(Collected data)
[Start of section]
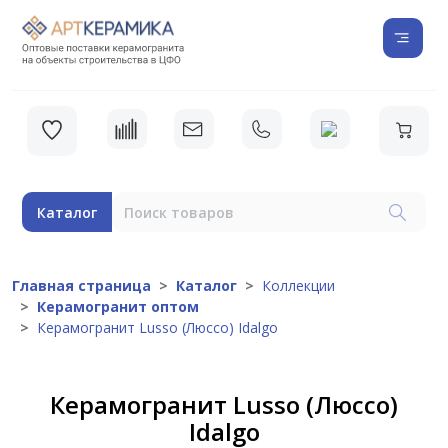
Каталог
Главная страница
Каталог
Коллекции
Керамогранит оптом
Керамогранит Lusso (Люссо) Idalgo
Керамогранит Lusso (Люссо)
Idalgo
[End of section]
_Activity_.
Check each line of these records for the string "Керамогранит" and state only how many lines have it.

_Output for this exercise_.
3